● **RECORDS**:
********************
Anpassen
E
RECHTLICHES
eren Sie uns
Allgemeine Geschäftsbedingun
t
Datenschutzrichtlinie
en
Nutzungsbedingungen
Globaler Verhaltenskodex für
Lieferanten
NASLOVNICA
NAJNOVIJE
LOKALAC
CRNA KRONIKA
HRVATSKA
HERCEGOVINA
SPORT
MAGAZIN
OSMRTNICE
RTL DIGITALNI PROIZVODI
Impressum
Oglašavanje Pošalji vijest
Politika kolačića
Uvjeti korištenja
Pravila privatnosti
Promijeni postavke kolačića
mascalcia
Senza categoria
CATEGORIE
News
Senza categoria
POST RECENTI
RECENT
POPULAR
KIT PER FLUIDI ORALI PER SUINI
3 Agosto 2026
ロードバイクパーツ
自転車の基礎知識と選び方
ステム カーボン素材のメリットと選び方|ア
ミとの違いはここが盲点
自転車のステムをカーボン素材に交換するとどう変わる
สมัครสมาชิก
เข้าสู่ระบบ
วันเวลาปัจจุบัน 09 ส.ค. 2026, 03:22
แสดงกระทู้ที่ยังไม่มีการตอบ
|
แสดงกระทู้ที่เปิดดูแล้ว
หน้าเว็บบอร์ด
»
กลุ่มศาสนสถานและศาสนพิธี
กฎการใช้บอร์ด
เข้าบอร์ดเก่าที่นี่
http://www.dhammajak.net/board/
********************
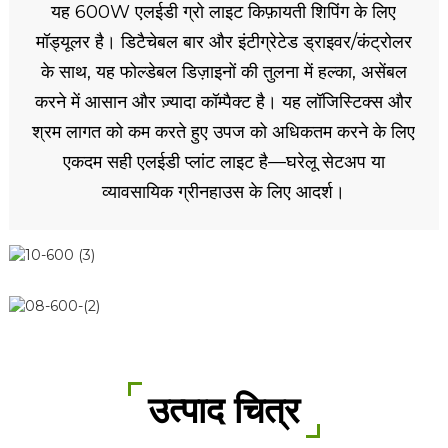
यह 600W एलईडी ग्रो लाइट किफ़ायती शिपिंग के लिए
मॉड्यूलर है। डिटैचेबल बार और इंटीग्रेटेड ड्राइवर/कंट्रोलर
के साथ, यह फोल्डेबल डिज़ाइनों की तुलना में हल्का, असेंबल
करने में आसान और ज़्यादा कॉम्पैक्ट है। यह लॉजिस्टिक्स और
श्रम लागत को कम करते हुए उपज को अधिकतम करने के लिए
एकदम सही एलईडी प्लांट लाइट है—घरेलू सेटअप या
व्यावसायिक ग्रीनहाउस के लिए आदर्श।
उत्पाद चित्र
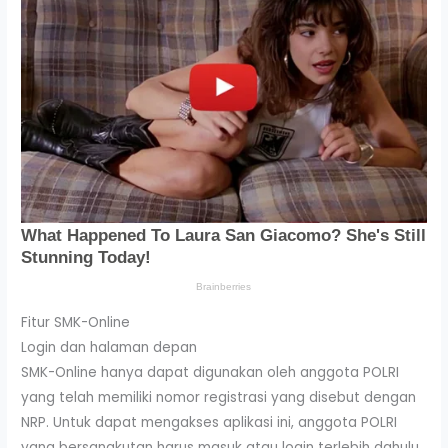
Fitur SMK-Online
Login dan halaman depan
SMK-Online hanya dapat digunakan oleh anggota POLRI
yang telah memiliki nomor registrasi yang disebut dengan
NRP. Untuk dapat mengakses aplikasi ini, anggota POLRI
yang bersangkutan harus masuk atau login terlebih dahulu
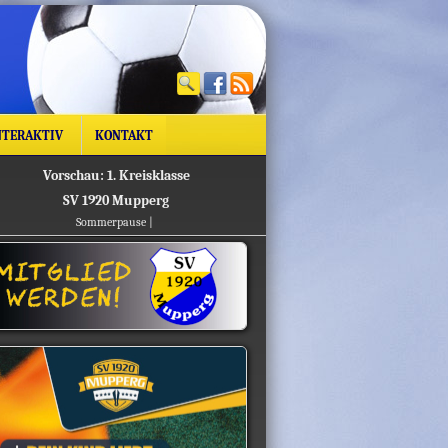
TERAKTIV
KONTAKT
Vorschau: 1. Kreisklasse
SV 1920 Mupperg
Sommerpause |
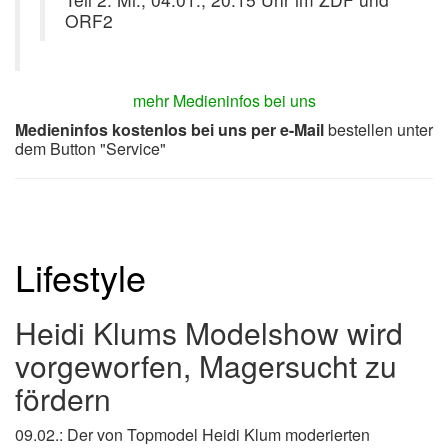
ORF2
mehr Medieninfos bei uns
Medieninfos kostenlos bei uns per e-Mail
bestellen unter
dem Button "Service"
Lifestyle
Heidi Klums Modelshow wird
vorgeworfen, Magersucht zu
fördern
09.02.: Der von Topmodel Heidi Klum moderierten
********************
● **TASK DETAILS**:
For the word "POLRI", find all matching lines in the entries above and copy them out.

● **ANSWER TO THIS TASK**:
SMK-Online hanya dapat digunakan oleh anggota POLRI
NRP. Untuk dapat mengakses aplikasi ini, anggota POLRI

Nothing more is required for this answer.